About one-third of all drugs approved by the Food and Drug Administration target a crucial family of cell membrane receptors known as G protein-coupled receptors (GPCRs). These receptors are essential for human health, playing roles in nearly every physiological function. Embedded in cell membranes, GPCRs detect a variety of biological signaling molecules outside the cell, which then activate proteins called G proteins and beta-arrestins inside the cell to execute numerous functions.
Despite the abundance of GPCR-based drugs, scientists acknowledge that these receptors still hold untapped potential for new treatments. According to Steven Olson, PhD, the executive director of Medicinal Chemistry at the Sanford Burnham Prebys Medical Discovery Institute’s Center for Therapeutics Discovery, “Out of 826 GPCRs, approximately 165 are validated drug targets, so many of them have not been drugged.”
Innovative Research Unveils New Mechanisms
Researchers at Sanford Burnham Prebys, the University of Minnesota, and Duke University have published findings in Nature on October 22, 2025, demonstrating how a small molecule can bind a GPCR from inside the cell, directing the receptor’s signaling. This breakthrough could allow drug designers to control how compounds bias signaling, potentially favoring therapeutic pathways while minimizing unwanted side effects.
Lauren Slosky, PhD, an assistant professor of Pharmacology at the University of Minnesota and corresponding author of the study, noted, “People have understood the need for bias in drug design for a long time. These compounds, however, have been especially challenging to create because our understanding of how signaling bias is achieved is incomplete.”

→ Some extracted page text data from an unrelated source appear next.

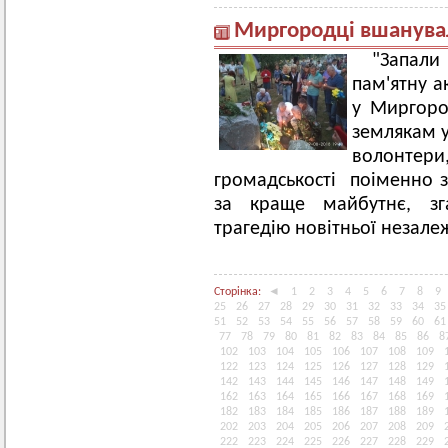
Миргородці вшанувал
"Запали 
пам'ятну а
у Миргород
землякам у
волонте
громадськості поіменно з
за краще майбутнє, зга
трагедію новітньої незале
Сторінка:
◄
1
2
3
4
5
6
7
8
9
25
26
27
28
29
30
31
32
33
34
35
51
52
53
54
55
56
57
58
59
60
61
77
78
79
80
81
82
83
84
85
86
8
102
103
104
105
106
107
108
109
122
123
124
125
126
127
128
129
142
143
144
145
146
147
148
149
162
163
164
165
166
167
168
169
182
183
184
185
186
187
188
189
202
203
204
205
206
207
208
209
222
223
224
225
226
227
228
229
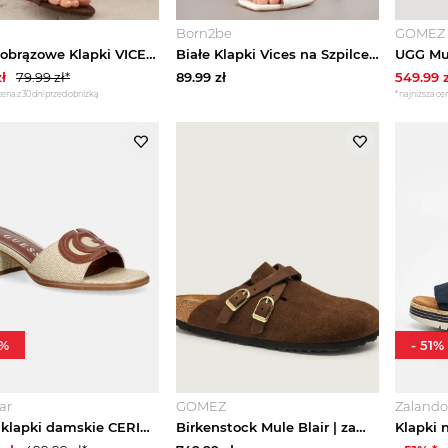
Born2be
GOMEZ
Ciemnobrązowe Klapki VICES na Obcasie Typu Kaczuszka z Imitacji Drewna Sacredgem Brązowy
Białe Klapki Vices na Szpilce z Kwadratowym Noskiem Mevialia
ł
79.99
zł*
89.99
zł
549.99
z
cena z 30 dni przed obniżką
*najniższa cen
%
-
51
%
ar
GOMEZ
Zaland
Guess klapki damskie CERINNA2 beżowy
Birkenstock Mule Blair | zamsz | narrow fit brązowy
Klapki 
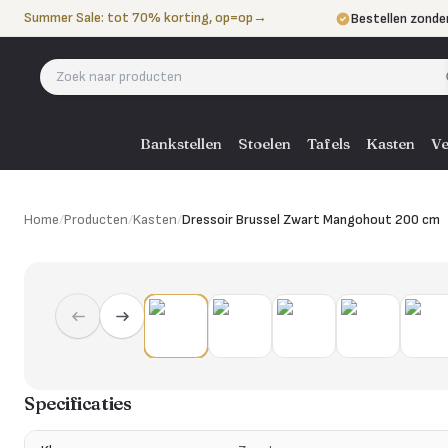
Naar de inhoud
Summer Sale: tot 70% korting, op=op
→
Bestellen zonde
Betalen in 3 ter
Eigen bezorgdie
Bankstellen
Stoelen
Tafels
Kasten
Ve
Home
/
Producten
/
Kasten
/
Dressoir Brussel Zwart Mangohout 200 cm
Specificaties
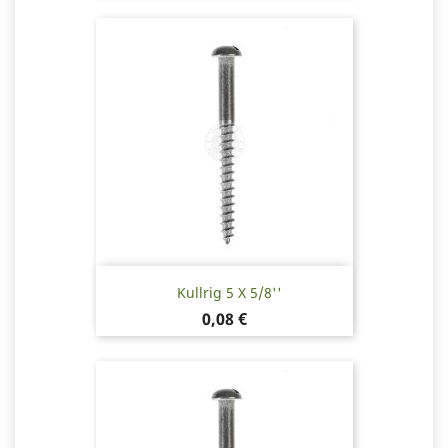
Kullrig 5 X 5/8''
Pris
0,08 €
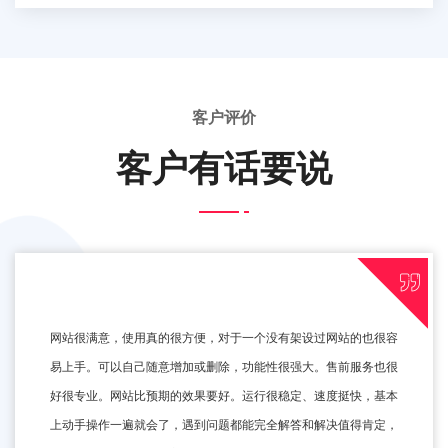
客户评价
客户有话要说
网站很满意，使用真的很方便，对于一个没有架设过网站的也很容
易上手。可以自己随意增加或删除，功能性很强大。售前服务也很
好很专业。网站比预期的效果要好。运行很稳定、速度挺快，基本
上动手操作一遍就会了，遇到问题都能完全解答和解决值得肯定，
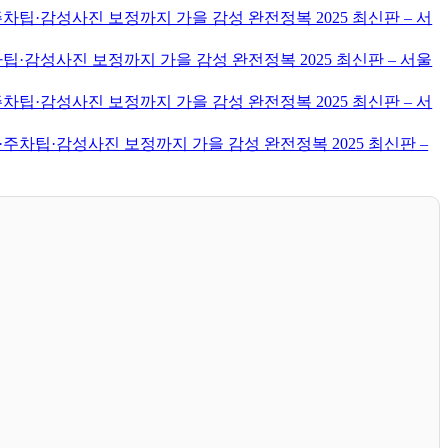
차팁·감성사진 보정까지 가을 감성 완전정복 2025 최신판 – 서
·감성사진 보정까지 가을 감성 완전정복 2025 최신판 – 서울
차팁·감성사진 보정까지 가을 감성 완전정복 2025 최신판 – 서
주차팁·감성사진 보정까지 가을 감성 완전정복 2025 최신판 –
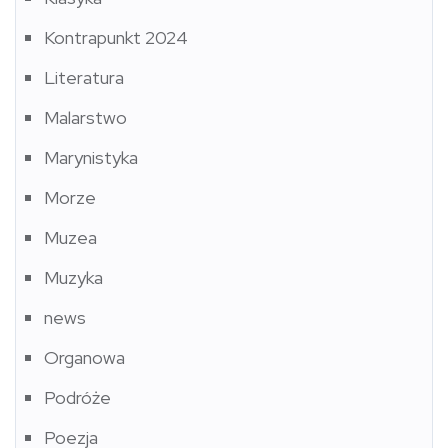
Kontrapunkt 2024
Literatura
Malarstwo
Marynistyka
Morze
Muzea
Muzyka
news
Organowa
Podróże
Poezja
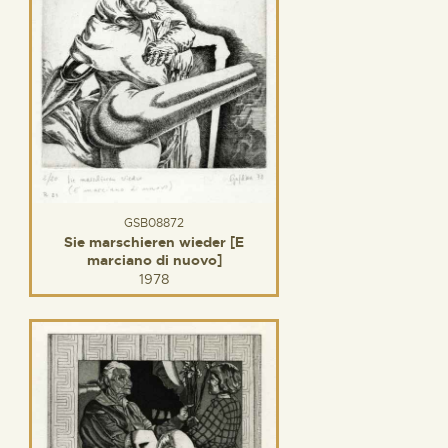
GSB08872
Sie marschieren wieder [E
marciano di nuovo]
1978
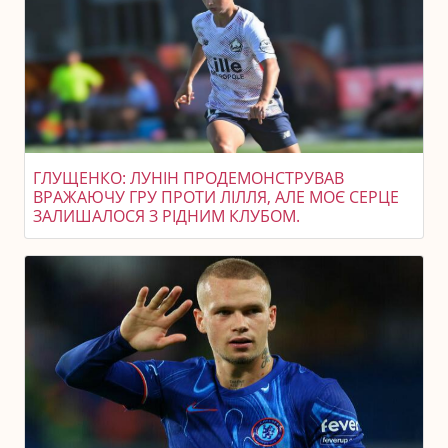
ГЛУЩЕНКО: ЛУНІН ПРОДЕМОНСТРУВАВ
ВРАЖАЮЧУ ГРУ ПРОТИ ЛІЛЛЯ, АЛЕ МОЄ СЕРЦЕ
ЗАЛИШАЛОСЯ З РІДНИМ КЛУБОМ.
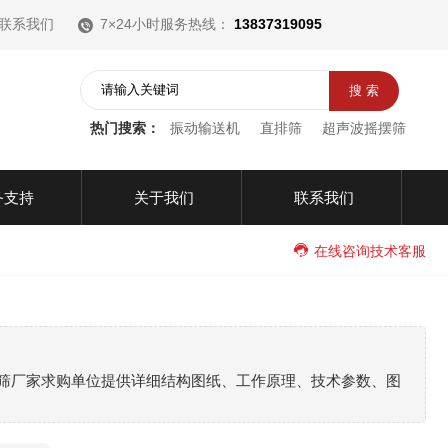
联系我们
7×24小时服务热线：
13837319095
热门搜索：
振动输送机
直排筛
超声波摇摆筛
务支持
关于我们
联系我们
在线咨询技术客服
筛厂家求购单位提供详细结构图纸、工作原理、技术参数、图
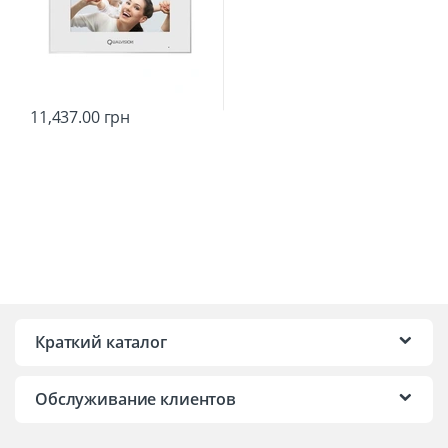
11,437.00
грн
Краткий каталог
Обслуживание клиентов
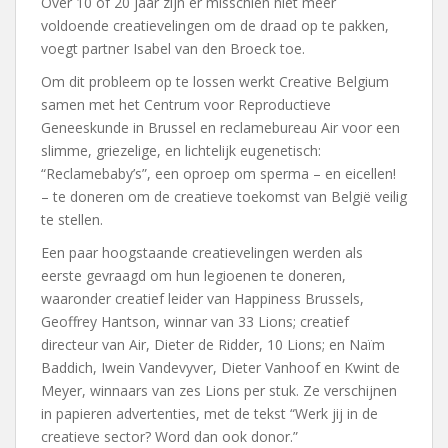
Over 10 of 20 jaar zijn er misschien niet meer
voldoende creatievelingen om de draad op te pakken,
voegt partner Isabel van den Broeck toe.
Om dit probleem op te lossen werkt Creative Belgium
samen met het Centrum voor Reproductieve
Geneeskunde in Brussel en reclamebureau Air voor een
slimme, griezelige, en lichtelijk eugenetisch:
“Reclamebaby’s”, een oproep om sperma – en eicellen!
– te doneren om de creatieve toekomst van België veilig
te stellen.
Een paar hoogstaande creatievelingen werden als
eerste gevraagd om hun legioenen te doneren,
waaronder creatief leider van Happiness Brussels,
Geoffrey Hantson, winnar van 33 Lions; creatief
directeur van Air, Dieter de Ridder, 10 Lions; en Naïm
Baddich, Iwein Vandevyver, Dieter Vanhoof en Kwint de
Meyer, winnaars van zes Lions per stuk. Ze verschijnen
in papieren advertenties, met de tekst “Werk jij in de
creatieve sector? Word dan ook donor.”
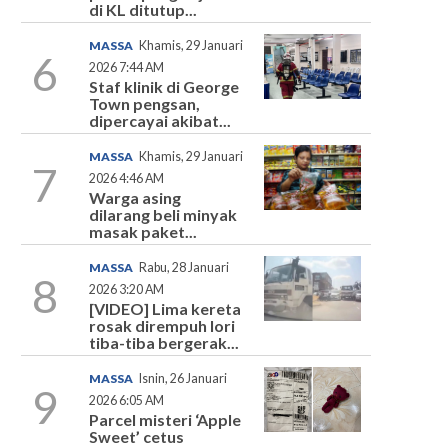
di KL ditutup...
MASSA
Khamis, 29 Januari
6
2026 7:44 AM
Staf klinik di George
Town pengsan,
dipercayai akibat...
MASSA
Khamis, 29 Januari
7
2026 4:46 AM
Warga asing
dilarang beli minyak
masak paket...
MASSA
Rabu, 28 Januari
8
2026 3:20 AM
[VIDEO] Lima kereta
rosak dirempuh lori
tiba-tiba bergerak...
MASSA
Isnin, 26 Januari
9
2026 6:05 AM
Parcel misteri ‘Apple
Sweet’ cetus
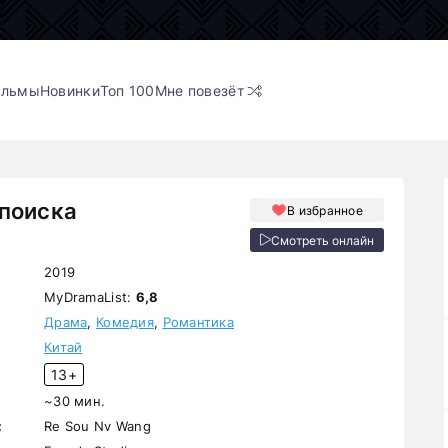
ильмы
Новинки
Топ 100
Мне повезёт
поиска
В избранное
Смотреть онлайн
2019
MyDramaList:
6,8
Драма
,
Комедия
,
Романтика
Китай
13+
~30 мин.
:
Re Sou Nv Wang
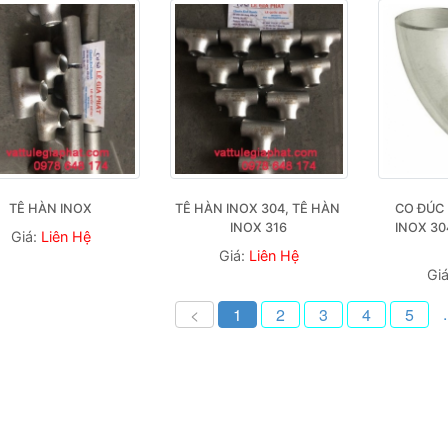
TÊ HÀN INOX
TÊ HÀN INOX 304, TÊ HÀN 
CO ĐÚC 
INOX 316
INOX 30
Giá:
Liên Hệ
Giá:
Liên Hệ
Gi
.
<
1
2
3
4
5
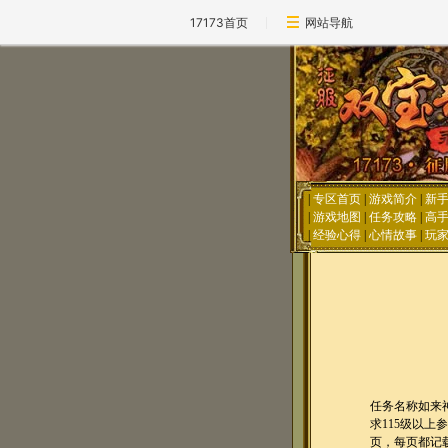
17173首页
网站导航
|
专区首页
|
游戏简介
|
新
|
游戏地图
|
任务攻略
|
高
|
经验心得
|
心情故事
|
玩
任务名称如来
求115级以
页，每页都记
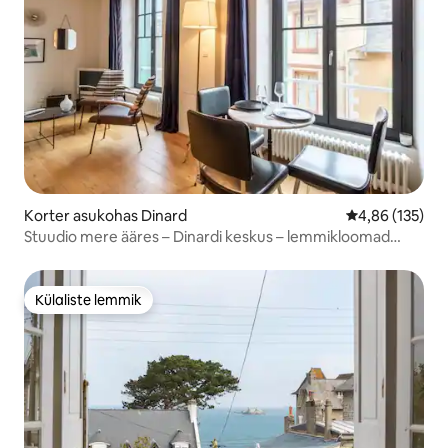
Korter asukohas Dinard
Keskmine hinn
4,86 (135)
Stuudio mere ääres – Dinardi keskus – lemmikloomad
lubatud
Külaliste lemmik
Külaliste lemmik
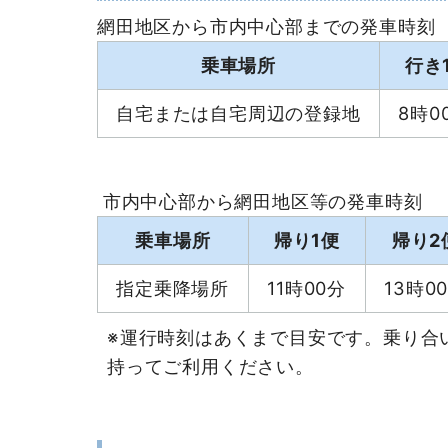
網田地区から市内中心部までの発車時刻
乗車場所
行き
自宅または自宅周辺の登録地
8時0
市内中心部から網田地区等の発車時刻
乗車場所
帰り1便
帰り2
指定乗降場所
11時00分
13時0
※運行時刻はあくまで目安です。乗り合
持ってご利用ください。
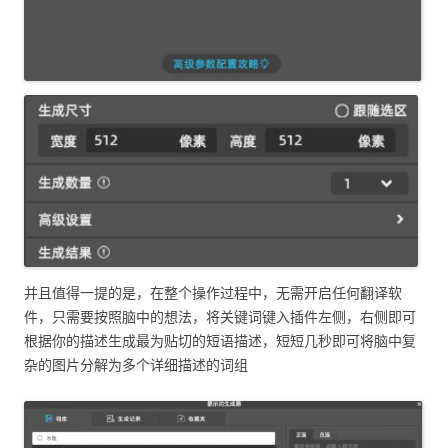
并且值得一提的是，在整个操作过程中，无需开启任何翻译软
件，只需要按照脑中的想法，将关键词键入插件左侧，右侧即可
根据你的描述生成最为贴切的短语描述，短短几秒即可将脑中复
杂的图片分解为多个详细描述的词组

Exploring the Neurotensin Receptor 1
The research team focused on a GPCR called neurotensin receptor 1 (NTSR1) and a biased small molecule called SBI-553. They examined the sixteen G proteins and two beta-arrestin proteins that can be activated by receptor signaling. Slosky remarked, “We quickly started to appreciate that the black-and-white view we’d had, which was that our compound turned the G proteins off and the beta-arrestin on, was way too simple.”
The scientists discovered that SBI-553 generated a wide range of activity levels in different G proteins and beta-arrestins. Understanding what makes a compound a biased modulator is crucial for designing compounds with precision in the array of G proteins they activate.
Implications for Drug Design
The research demonstrated that SBI-553 biases NTSR1 signaling by acting as a molecular bumper for some G proteins and as molecular glue for others. Olson explained, “When bound, SBI-553 serves as a molecular bumper blocking the typical way G proteins bind with NTSR1. It can also act as a molecular glue promoting the binding of certain subtypes of G protein that can achieve an alternative binding conformation.”
By modifying SBI-553, the scientists hypothesized they could alter its signaling bias to favor different G proteins and beta-arrestins. They tested 29 compounds similar to SBI-553, finding significant variation in their activation and inhibition of G protein subtypes and beta-arrestins.
“We’ve shown that small differences in the molecule can lead to big differences in the downstream signal,” said Slosky. “And that you can change which ones get turned on and which ones get turned off based on targeted changes in the chemical structure of the modulator,” added Olson.
Overcoming Previous Challenges
Targeting NTSR1 for treating addiction and psychiatric disorders has been explored for decades, but drug discovery efforts have been hindered by severe side effects. Unlike unbiased compounds that proved unsafe, SBI-553 avoids problematic side effects such as hypothermia and hypotension. The research team theorized that activating a particular G protein caused these side effects. They tested this by comparing SBI-553 with a similar molecule, SBI-593, which could not fully block the suspected problem protein, Gq.
“Unlike SBI-553, in mice treated with a balanced agonist, SBI-593 was unable to prevent hypothermia,” Slosky noted. “In this case, a small change in the structure led to changes in signaling and biology.”
Future Prospects in Drug Discovery
This new approach opens up many more GPCRs, including NTSR1, as potential drug targets. Historically, few biased drugs for GPCRs have been developed due to the complexity of interactions. By discovering molecules that bind to the intracellular site, the mechanisms responsible for bias become more predictable, as these molecules directly interact with both the GPCR and the G proteins.
“We’ve now shown that this intracellular site is druggable, and it opens up an enormous field of study,” said Olson. “Moreover, we also demonstrated that the interactions are predictable, which is an important factor for anyone investing in drug discovery.”
Madelyn Moore and Kelsey Person, graduate students in the Slosky lab at the University of Minnesota, share first authorship of the study. Other contributors include Michael R. Jackson from Sanford Burnham Prebys and several researchers from the University of Minnesota, Duke University, and Japanese institutions.
The study was supported by various organizations, including the National Institutes of Health, the National Institute on Drug Abuse, and the Japan Society for the Promotion of Science. The study’s DOI is 10.1038/s41586-025-09643-2.